Earlier this year, a newly elected Attorney General fell into the middle of a political and media firefight, driven by a newspaper, the New York Post (which often wonders in print if NYC Mayor Rudolph Guiliani is tough enough), that threatened to taint the Attorney General's tenure before the ink was dry on his oath of office.
In high stake politics, the answer to virtually any crisis is "do something," and a draconian measure was pulled together. To his credit, Attorney General Spitzer recognized that it was a work in progress, and invited organizations like MHANYS to give input into the measure. While we informed his office we could not support IOC, he quickly recognized and adopted as central to the mission our goals of presumptive Medicaid eligibility, right to counsel and criminal penalties for falsely petitioning a person to IOC. Those measures were all included in the bill announced this week, although there are some concerns regarding right to counsel.
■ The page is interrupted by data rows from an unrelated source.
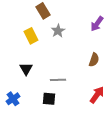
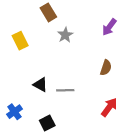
yellow rectangle: (31, 36) -> (20, 41), moved
black triangle: (26, 69) -> (40, 85), moved, turned -32
black square: (49, 99) -> (47, 123), moved, turned -32

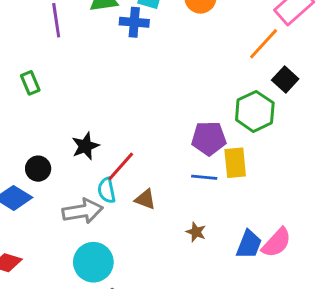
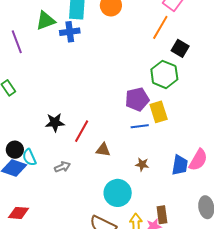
black star: (85, 146) -> (55, 123), turned 30
black circle: (38, 169) -> (15, 150), moved
cyan semicircle: (107, 190) -> (29, 157), moved
gray arrow: (83, 211) -> (62, 167), size x0.6
cyan circle: (93, 262) -> (118, 193), moved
One thing the Attorney General cannot do, however, is have any real impact on budget provisions other than his own in the Department of Law. It was distressing to watch the Speaker of the Assembly standing in front of a microphone, proud of the four million new dollars proposed to meet the needs of people living with mental illnesses, realizing that he knows full well that Reinvestment has been shortchanged $80 million, and that the services required to meet the standards of this legislation would require hundreds of millions of new dollars. And, no matter what the Senate proposal looks like when it ultimately appears, the five million dollars they've put on the table is nowhere near enough.
Thus the failure to commit the necessary funding has led to an effort to involuntarily commit the underserved. Call it by any name you choose, but, in this bill, assisted treatment is still treatment at needlepoint.
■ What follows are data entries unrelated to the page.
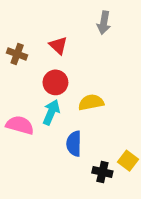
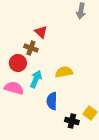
gray arrow: (104, 23) -> (81, 11), moved
brown cross: (17, 54) -> (31, 48), moved
red circle: (55, 82) -> (18, 63), moved

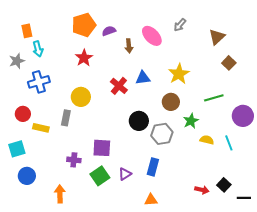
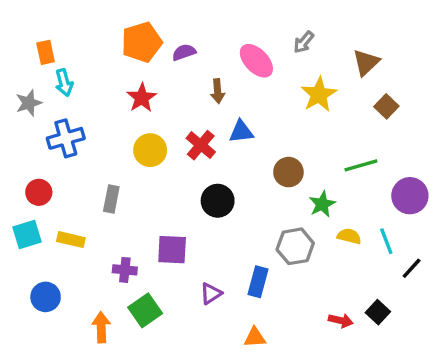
brown arrow: (129, 46) -> (218, 91), moved
yellow star: (179, 74) -> (319, 94), moved
yellow circle: (81, 97) -> (150, 150), moved
black circle: (139, 121) -> (218, 201), moved
yellow rectangle: (41, 128) -> (71, 240), moved
gray hexagon: (162, 134) -> (295, 246), moved
cyan square: (17, 149) -> (27, 234), moved
green square: (100, 176) -> (145, 310), moved
black line: (244, 198) -> (412, 268), moved, turned -48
At the news conference introducing the Assembly bill, the most poignant remarks came from Nadine Stevens, whose son was fatally shot by NYC police after brandishing a samurai sword. Choking back tears, Mrs. Stevens expressed her support for IOC in terms of the failure of the system to properly serve her son. "The only thing we had is the shelter," she said. The gap between "the shelter" and involuntary commitment is broad, and there has been no real effort to bridge it. It is flabbergasting to think that one of the proposed solutions to this problem is mandatory intensive case management, when advocates have been fighting for funding for existing case management, to no avail.
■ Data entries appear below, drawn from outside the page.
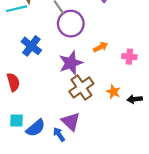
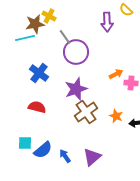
orange arrow: (101, 47) -> (116, 74), moved
red semicircle: (13, 82) -> (37, 107), moved, turned -60
purple triangle: (71, 122) -> (92, 157), moved, turned 36

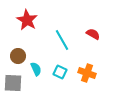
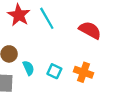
red semicircle: (93, 34) -> (90, 30), size x1.5
cyan line: (62, 40) -> (47, 18), moved

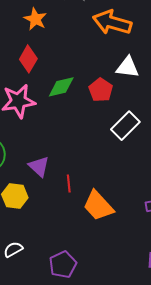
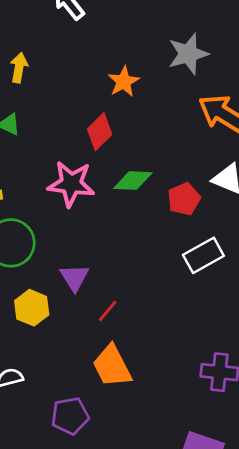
red line: (69, 184) -> (108, 311), turned 30
orange trapezoid: (98, 206) -> (112, 366), moved

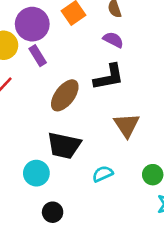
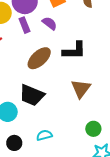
purple semicircle: (113, 40) -> (50, 23), moved
cyan semicircle: (103, 174) -> (44, 135), moved

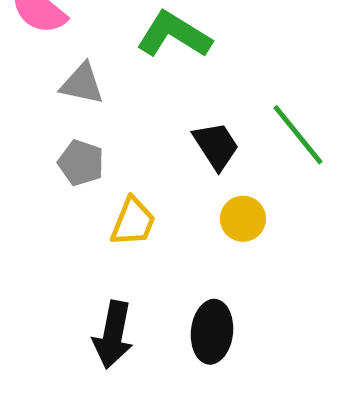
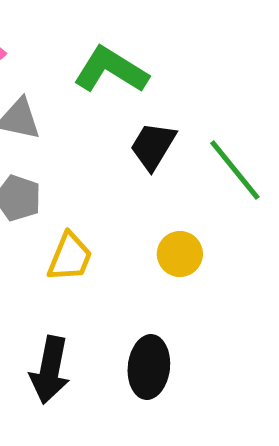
black trapezoid: (216, 146) -> (153, 146), moved, turned -116

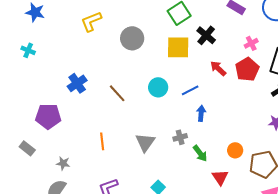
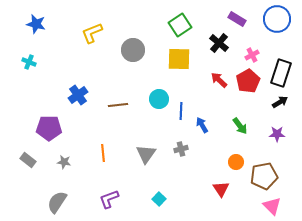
black cross: (206, 35) -> (219, 43), moved
blue line: (190, 90) -> (181, 111), moved, turned -60
brown line: (117, 93) -> (118, 105), turned -54
blue arrow: (201, 113) -> (202, 125), turned -35
green arrow: (200, 153) -> (240, 126), moved
gray star: (63, 163) -> (64, 162), moved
Fixing the existing system will go a long way toward addressing the concerns that make the political knees jerk. Fully funding services is a cornerstone of what must be built. If there must be an outpatient commitment law in this state, humanity and reason dictate that it should have one basis: Our system of care should be so good and so appropriately funded that no one is ever subjected to involuntary commitment.
To paraphrase Bill Clinton (actually James Carville), "It's the treatment, stupid." The lack of available services, housing and supports means that a law establishing involuntary outpatient commitment is creating compulsory participation in something that does not exist.
For politicians in New York State, adopting outpatient commitment would mean great headlines and failed public policy.